Should I walk out on my pregnant girlfriend?

Monday, January 6th, 2020 00:00 |
Should I walk out on my pregnant girlfriend?

Hi Achokis.

I have been in a relationship for the last three years. Things were okay between us until sometime last year when we started arguing a lot and couldn’t just seem to agree on anything.

By this time, my girlfriend was pregnant and initially I thought it was because of the pregnancy. We have grown further apart and in December we separated.

She’s about to give birth. Is it okay for me to move on? I fear being accused of walking out on her and the baby. 

Our take

Pregnancy is a life-changing event full of physical and emotional changes. Mood swings during this period are common.

Pregnancy makes a woman emotional and if you leave now, she will have a valid reason to never forgive you.

But this might not necessarily be the answer to your question.

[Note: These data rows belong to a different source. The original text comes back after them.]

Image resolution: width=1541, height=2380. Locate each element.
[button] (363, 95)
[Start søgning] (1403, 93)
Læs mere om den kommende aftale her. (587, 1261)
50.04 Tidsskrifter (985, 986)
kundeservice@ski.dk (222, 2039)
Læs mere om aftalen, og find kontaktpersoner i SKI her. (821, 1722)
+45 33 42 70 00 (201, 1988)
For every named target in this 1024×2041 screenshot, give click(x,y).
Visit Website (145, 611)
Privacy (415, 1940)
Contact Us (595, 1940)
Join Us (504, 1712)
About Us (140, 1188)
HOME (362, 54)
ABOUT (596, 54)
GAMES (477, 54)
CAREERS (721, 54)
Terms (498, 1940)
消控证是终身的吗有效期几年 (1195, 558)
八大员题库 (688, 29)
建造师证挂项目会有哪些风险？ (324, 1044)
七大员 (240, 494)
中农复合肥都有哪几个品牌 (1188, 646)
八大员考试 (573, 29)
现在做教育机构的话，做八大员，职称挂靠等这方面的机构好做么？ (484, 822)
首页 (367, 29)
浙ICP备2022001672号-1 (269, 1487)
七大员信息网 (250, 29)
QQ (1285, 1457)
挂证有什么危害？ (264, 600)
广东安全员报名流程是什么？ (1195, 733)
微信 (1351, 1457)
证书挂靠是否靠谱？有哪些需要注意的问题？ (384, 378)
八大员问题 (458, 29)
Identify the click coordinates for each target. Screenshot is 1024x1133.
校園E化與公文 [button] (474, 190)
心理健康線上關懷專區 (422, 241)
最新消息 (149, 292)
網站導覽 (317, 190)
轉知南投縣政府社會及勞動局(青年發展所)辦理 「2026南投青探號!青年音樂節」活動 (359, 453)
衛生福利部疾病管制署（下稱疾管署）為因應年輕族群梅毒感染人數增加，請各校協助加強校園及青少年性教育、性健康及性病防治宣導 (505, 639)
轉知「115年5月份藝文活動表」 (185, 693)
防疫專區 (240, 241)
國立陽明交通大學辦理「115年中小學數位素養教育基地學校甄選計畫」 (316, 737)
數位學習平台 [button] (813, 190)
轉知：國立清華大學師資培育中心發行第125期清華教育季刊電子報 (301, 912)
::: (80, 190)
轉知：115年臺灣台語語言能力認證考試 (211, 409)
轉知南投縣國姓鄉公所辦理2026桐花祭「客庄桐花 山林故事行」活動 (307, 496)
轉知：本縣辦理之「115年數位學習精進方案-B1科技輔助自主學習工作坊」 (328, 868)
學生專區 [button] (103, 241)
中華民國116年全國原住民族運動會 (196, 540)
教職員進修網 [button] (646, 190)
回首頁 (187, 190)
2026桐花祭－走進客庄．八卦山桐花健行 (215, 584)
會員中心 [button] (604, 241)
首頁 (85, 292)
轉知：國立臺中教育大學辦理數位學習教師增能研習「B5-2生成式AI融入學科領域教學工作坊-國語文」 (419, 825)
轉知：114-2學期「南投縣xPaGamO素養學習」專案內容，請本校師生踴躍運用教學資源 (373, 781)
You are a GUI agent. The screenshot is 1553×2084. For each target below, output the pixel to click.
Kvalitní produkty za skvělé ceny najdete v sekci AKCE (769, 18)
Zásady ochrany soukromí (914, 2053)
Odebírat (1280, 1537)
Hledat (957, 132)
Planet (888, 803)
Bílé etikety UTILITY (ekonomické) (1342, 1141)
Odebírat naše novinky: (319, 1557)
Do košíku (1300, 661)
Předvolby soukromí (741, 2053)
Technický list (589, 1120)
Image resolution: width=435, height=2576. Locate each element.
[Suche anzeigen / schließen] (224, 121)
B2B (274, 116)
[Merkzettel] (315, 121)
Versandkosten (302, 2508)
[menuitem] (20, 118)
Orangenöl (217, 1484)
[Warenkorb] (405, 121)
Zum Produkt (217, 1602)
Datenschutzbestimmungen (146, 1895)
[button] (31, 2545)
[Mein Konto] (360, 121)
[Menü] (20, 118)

There could be many other factors at play here. 

A lot of understanding is needed during your girlfriend’s current state and walking away now might just be making a permanent decision based on a temporary situation. 

She probably needs your support, but doesn’t know how to ask for it.  So make yourself available and if she says she needs some space, then give it to her.  

Postpaturm depression

After birth, don’t expect immediate results as changes in sleep patterns, postnatal depression coupled with the stress of being a first-time mum might just be overwhelming for her.

Also, there’s a possibility that you had relational issues that had not been fully resolved and the pregnancy might have just augmented things.

What were your plans before the pregnancy? Were you planning to settle down together or you as a man were still noncommittal?  Had you two planned for the baby or was it ‘mistake’? 

When the reality of what this means hit home, you both reacted and this affected your relationship. Both of you were going through this unexpected transition and so could not look at things objectively.

It is, therefore, important not to make any hasty decisions. We suggest you seek counselling for yourself and encourage her to do the same, too.

What do you want? Why are you making that decision? Is it possible with outside help to work at your relationship? You might want to give it a second chance before calling it quits. 

When all fails

On the other hand a lot also still depends on her. If after sometime she is still acting the same, then you might be left with no option, but to move on.

Whatever you do, remember there’s a child involved, so you need to have mature discussions on how you can together co-parent this child. Don’t let your mistakes create hardship and instability for a child who never asked to be conceived out of wedlock.